***** Data

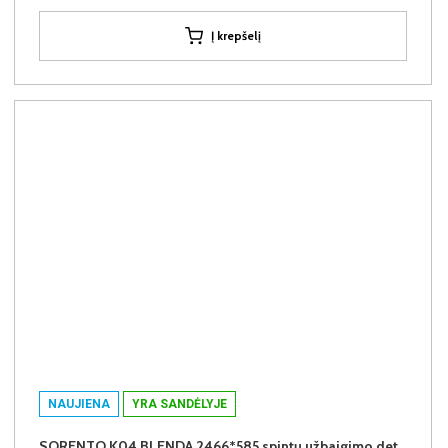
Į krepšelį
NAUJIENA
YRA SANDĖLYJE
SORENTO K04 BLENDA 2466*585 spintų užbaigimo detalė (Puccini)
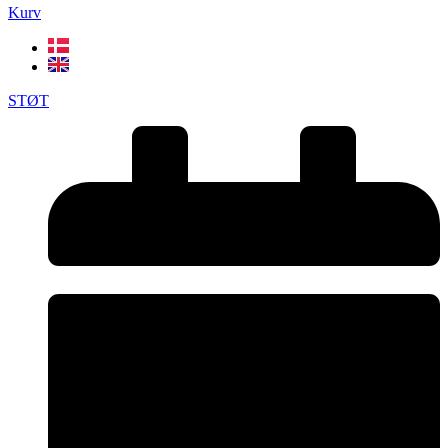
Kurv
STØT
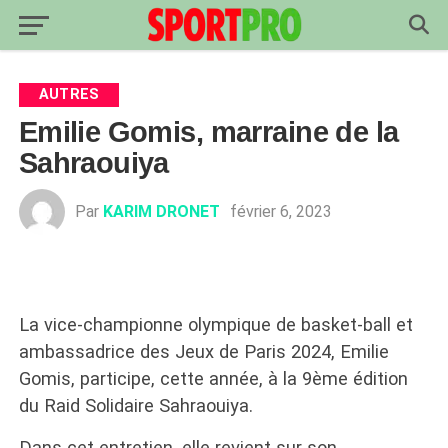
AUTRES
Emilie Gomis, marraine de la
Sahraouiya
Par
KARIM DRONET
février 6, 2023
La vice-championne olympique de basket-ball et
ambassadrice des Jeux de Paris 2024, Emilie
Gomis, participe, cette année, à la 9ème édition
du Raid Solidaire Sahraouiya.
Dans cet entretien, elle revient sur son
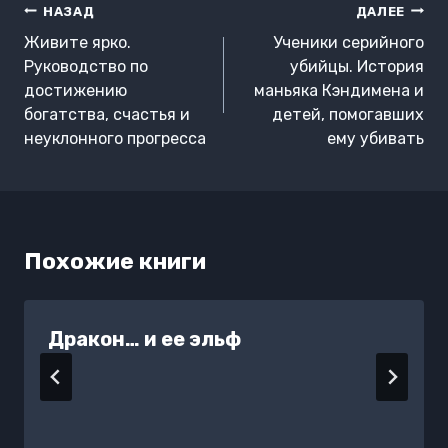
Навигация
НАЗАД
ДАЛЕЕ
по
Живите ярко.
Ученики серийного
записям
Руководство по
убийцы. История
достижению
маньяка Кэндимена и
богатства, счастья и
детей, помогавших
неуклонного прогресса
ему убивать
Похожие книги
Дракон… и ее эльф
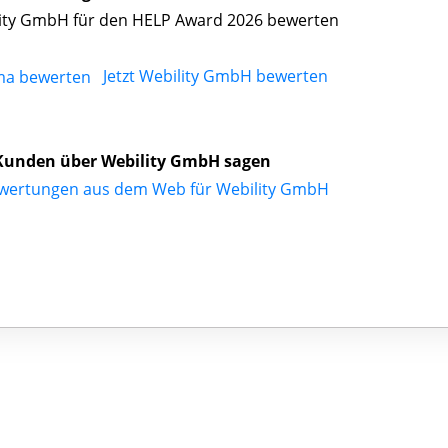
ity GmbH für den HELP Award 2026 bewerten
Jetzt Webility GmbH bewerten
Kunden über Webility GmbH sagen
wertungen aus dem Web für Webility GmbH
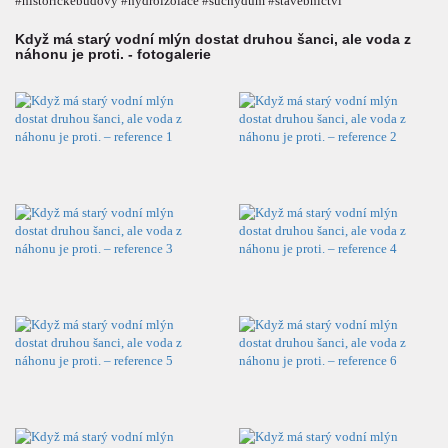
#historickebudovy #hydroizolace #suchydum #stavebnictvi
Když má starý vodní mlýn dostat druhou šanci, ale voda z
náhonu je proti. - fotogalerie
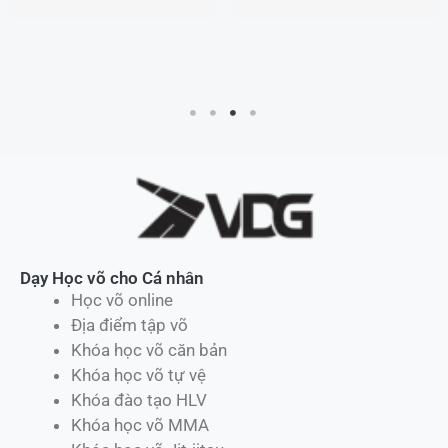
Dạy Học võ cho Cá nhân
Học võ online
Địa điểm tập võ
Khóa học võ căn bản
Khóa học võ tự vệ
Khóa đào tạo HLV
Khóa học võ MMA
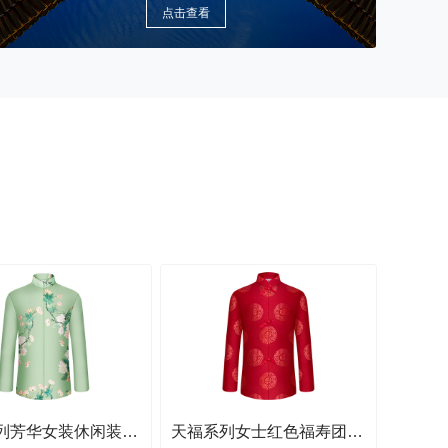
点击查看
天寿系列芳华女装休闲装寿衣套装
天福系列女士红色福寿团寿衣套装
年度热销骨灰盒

**********

[What this task involves] No picture is to appear in the copy; every entry above is otherwise to be printed verbatim.

[Solution]
Į krepšelį
NAUJIENA
YRA SANDĖLYJE
SORENTO K04 BLENDA 2466*585 spintų užbaigimo detalė (Puccini)
Kurv
STØT
AUTRES
Emilie Gomis, marraine de la
Sahraouiya
Par
KARIM DRONET
février 6, 2023
La vice-championne olympique de basket-ball et
ambassadrice des Jeux de Paris 2024, Emilie
Gomis, participe, cette année, à la 9ème édition
du Raid Solidaire Sahraouiya.
Dans cet entretien, elle revient sur son
Навигация
НАЗАД
ДАЛЕЕ
по
Живите ярко.
Ученики серийного
записям
Руководство по
убийцы. История
достижению
маньяка Кэндимена и
богатства, счастья и
детей, помогавших
неуклонного прогресса
ему убивать
Похожие книги
Дракон… и ее эльф
ity GmbH für den HELP Award 2026 bewerten
Jetzt Webility GmbH bewerten
Kunden über Webility GmbH sagen
wertungen aus dem Web für Webility GmbH
#historickebudovy #hydroizolace #suchydum #stavebnictvi
Když má starý vodní mlýn dostat druhou šanci, ale voda z
náhonu je proti. - fotogalerie
Dạy Học võ cho Cá nhân
Học võ online
Địa điểm tập võ
Khóa học võ căn bản
Khóa học võ tự vệ
Khóa đào tạo HLV
Khóa học võ MMA
点击查看
天寿系列芳华女装休闲装寿衣套装
天福系列女士红色福寿团寿衣套装
年度热销骨灰盒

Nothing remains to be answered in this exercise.